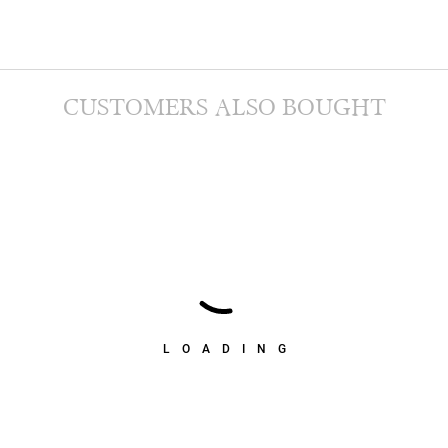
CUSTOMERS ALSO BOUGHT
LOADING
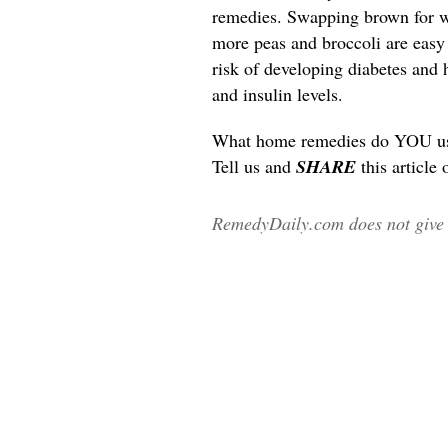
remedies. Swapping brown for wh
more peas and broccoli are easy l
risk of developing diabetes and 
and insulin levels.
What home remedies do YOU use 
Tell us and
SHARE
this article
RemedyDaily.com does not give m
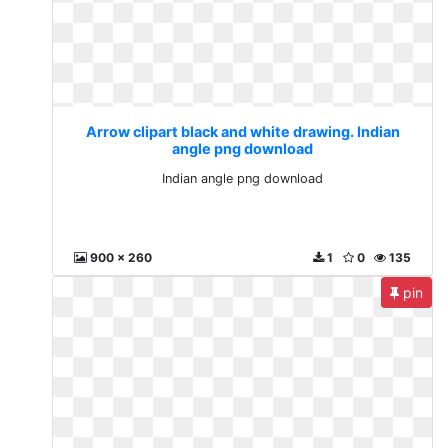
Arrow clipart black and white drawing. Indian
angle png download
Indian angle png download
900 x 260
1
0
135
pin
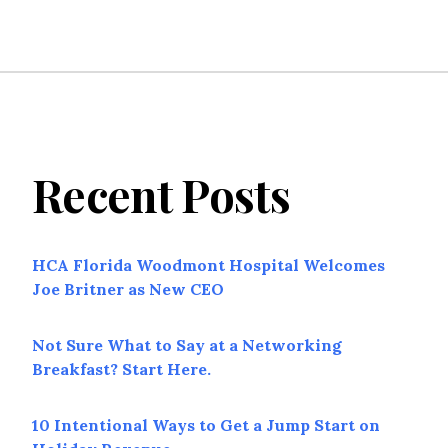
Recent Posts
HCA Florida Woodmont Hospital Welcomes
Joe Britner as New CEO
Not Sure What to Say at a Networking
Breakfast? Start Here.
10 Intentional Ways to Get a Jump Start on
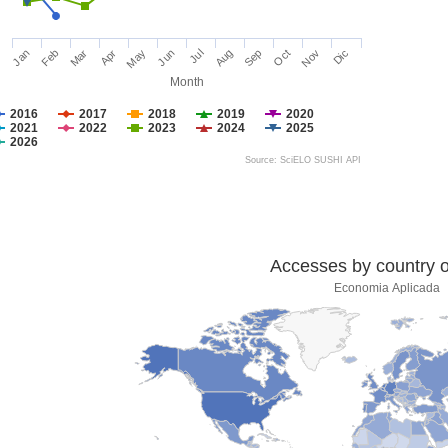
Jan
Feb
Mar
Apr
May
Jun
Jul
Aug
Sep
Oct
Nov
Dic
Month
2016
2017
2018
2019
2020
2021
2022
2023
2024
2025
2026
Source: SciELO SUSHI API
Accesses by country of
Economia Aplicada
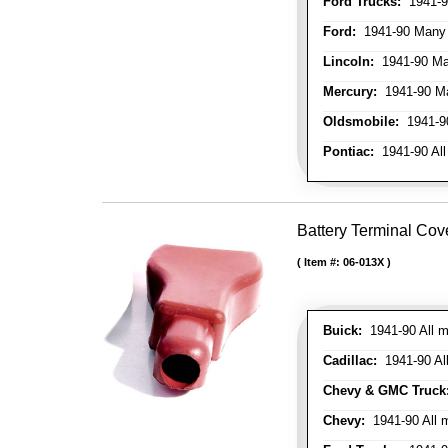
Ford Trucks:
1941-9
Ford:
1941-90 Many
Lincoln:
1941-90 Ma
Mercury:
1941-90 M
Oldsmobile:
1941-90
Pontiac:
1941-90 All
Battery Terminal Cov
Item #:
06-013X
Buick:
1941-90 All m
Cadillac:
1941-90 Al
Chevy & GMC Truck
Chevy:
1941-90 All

--------------------

* YOUR TASK: Exactly the lines from the one holding "1941-90 Many" through the end of the records above are to be returned, and nothing else.

* TASK ANSWER:
1941-90 Many
Lincoln:
1941-90 Ma
Mercury:
1941-90 M
Oldsmobile:
1941-90
Pontiac:
1941-90 All
Battery Terminal Cov
Item #:
06-013X
Buick:
1941-90 All m
Cadillac:
1941-90 Al
Chevy & GMC Truck
Chevy:
1941-90 All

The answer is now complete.